- **TASK OBJECTIVE**: Pull every line holding the word "Tokens" from the data below and copy it.

### AVAILABLE RECORDS ###

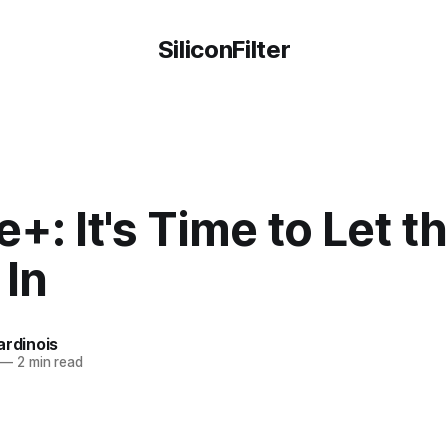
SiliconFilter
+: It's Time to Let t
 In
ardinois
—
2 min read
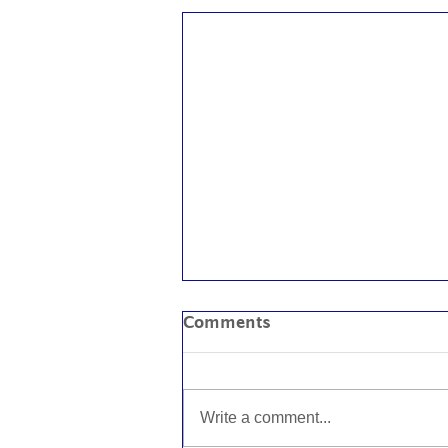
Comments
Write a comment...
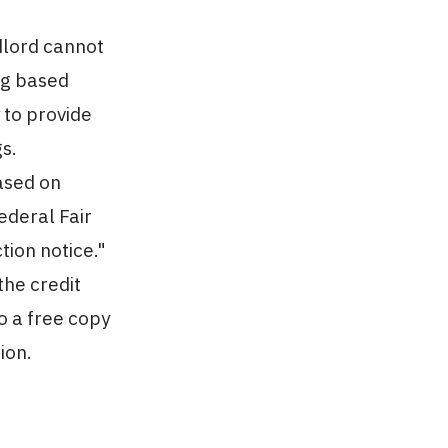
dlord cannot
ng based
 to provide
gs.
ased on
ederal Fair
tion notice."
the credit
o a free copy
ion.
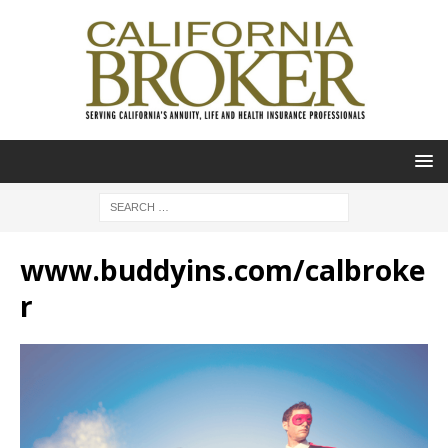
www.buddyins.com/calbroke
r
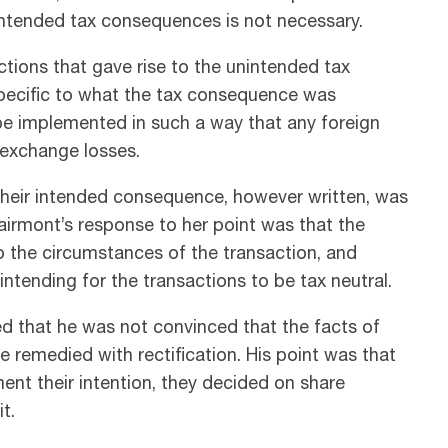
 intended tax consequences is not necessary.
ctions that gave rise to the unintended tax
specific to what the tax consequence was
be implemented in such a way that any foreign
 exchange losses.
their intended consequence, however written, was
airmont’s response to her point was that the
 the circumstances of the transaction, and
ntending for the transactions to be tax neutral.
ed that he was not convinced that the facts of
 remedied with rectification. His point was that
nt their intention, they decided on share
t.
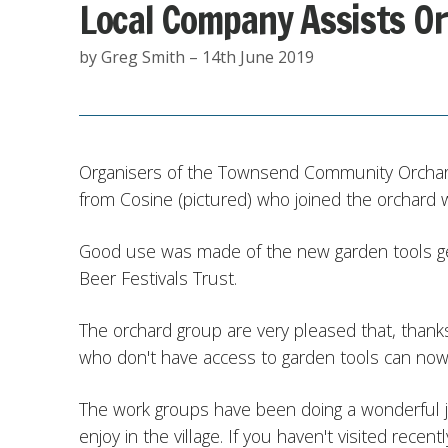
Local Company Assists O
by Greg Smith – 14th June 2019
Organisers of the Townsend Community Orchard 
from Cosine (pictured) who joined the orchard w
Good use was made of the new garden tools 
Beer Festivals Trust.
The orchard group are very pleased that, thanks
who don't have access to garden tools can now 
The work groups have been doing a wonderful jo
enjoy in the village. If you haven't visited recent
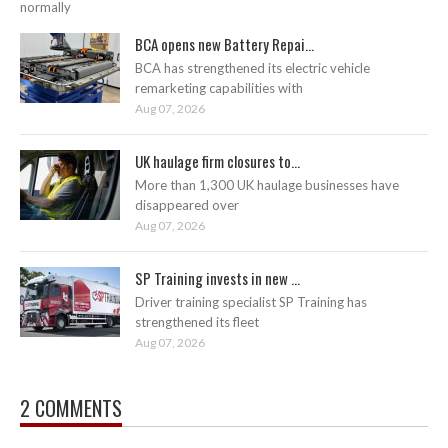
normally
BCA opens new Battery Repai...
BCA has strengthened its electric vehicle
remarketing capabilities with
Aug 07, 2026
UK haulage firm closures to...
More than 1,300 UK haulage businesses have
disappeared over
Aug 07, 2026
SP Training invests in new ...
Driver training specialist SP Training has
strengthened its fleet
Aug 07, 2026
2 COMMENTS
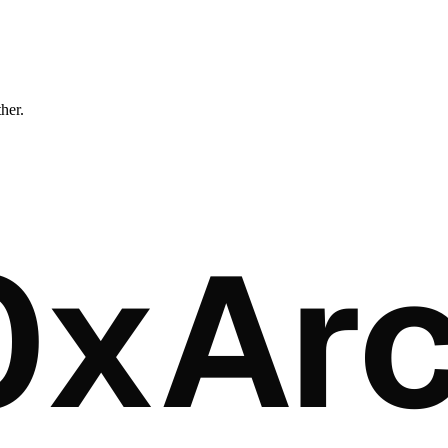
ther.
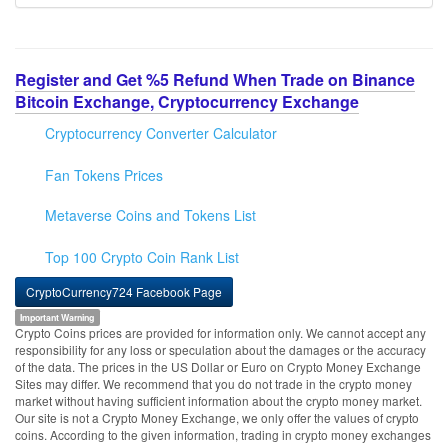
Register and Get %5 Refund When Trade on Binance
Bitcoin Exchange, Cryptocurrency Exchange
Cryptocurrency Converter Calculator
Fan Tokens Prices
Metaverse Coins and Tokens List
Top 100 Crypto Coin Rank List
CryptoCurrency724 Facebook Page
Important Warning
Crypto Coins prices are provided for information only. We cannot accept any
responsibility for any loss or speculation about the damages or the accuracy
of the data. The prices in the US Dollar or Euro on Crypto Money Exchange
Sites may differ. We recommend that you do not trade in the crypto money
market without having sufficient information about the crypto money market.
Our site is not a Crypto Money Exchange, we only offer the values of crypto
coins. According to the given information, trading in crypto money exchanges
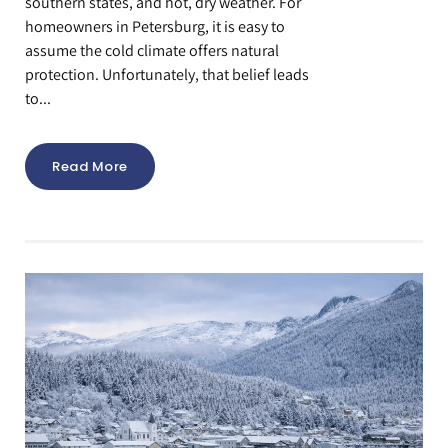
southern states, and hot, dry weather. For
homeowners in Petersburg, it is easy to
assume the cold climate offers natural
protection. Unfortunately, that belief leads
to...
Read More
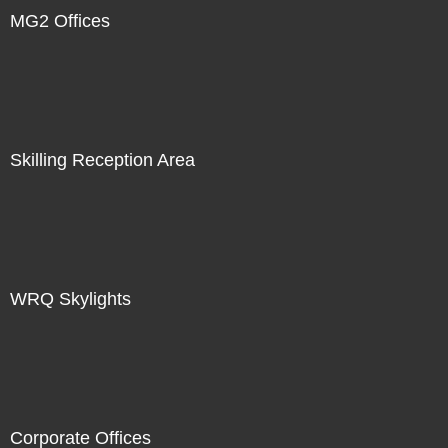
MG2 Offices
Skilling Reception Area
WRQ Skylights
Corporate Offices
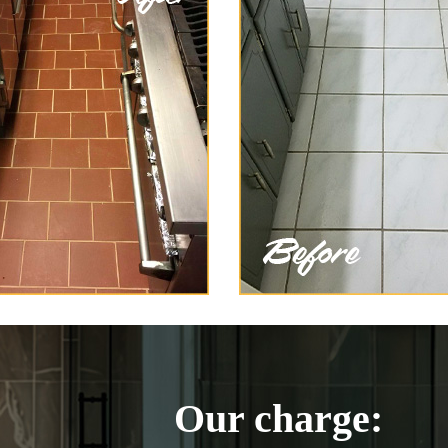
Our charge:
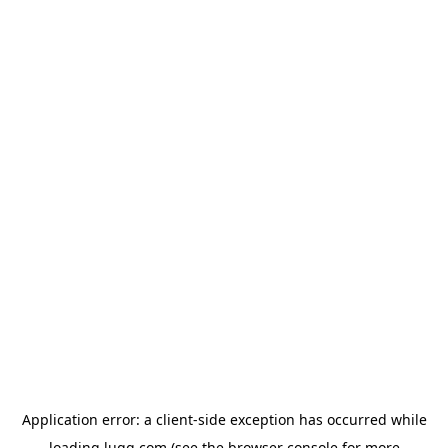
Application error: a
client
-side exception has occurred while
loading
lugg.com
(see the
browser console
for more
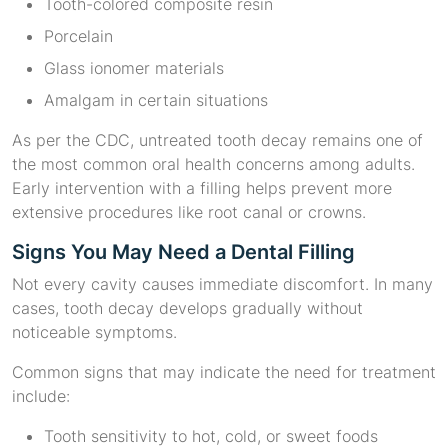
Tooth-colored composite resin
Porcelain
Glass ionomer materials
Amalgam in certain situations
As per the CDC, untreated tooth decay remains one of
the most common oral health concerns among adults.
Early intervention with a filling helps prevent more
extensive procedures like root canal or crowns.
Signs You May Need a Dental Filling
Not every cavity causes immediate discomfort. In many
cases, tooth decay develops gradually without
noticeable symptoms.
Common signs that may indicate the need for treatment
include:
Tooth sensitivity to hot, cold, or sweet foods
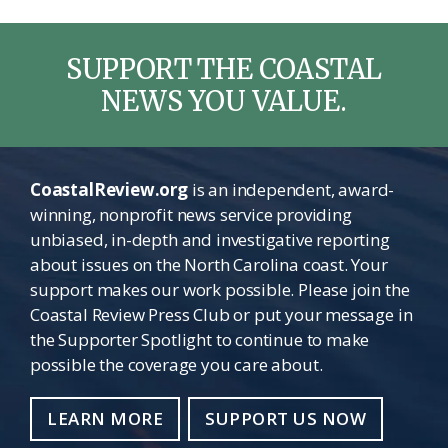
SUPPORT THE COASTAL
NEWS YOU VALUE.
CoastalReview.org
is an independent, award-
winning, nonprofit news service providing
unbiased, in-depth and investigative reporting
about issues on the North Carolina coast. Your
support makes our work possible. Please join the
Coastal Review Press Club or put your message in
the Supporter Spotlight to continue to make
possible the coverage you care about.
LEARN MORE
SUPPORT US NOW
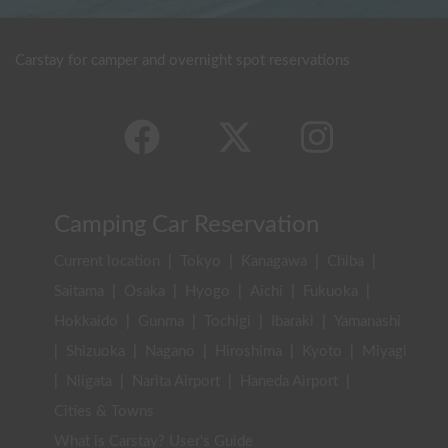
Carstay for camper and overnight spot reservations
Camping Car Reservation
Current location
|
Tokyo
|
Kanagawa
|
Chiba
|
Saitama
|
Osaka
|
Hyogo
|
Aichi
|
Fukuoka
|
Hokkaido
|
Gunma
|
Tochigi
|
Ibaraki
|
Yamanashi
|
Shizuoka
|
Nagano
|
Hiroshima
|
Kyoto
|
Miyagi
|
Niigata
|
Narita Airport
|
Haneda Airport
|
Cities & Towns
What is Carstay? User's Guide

###

- **TASK RESPONSE**:
Fan Tokens Prices
Metaverse Coins and Tokens List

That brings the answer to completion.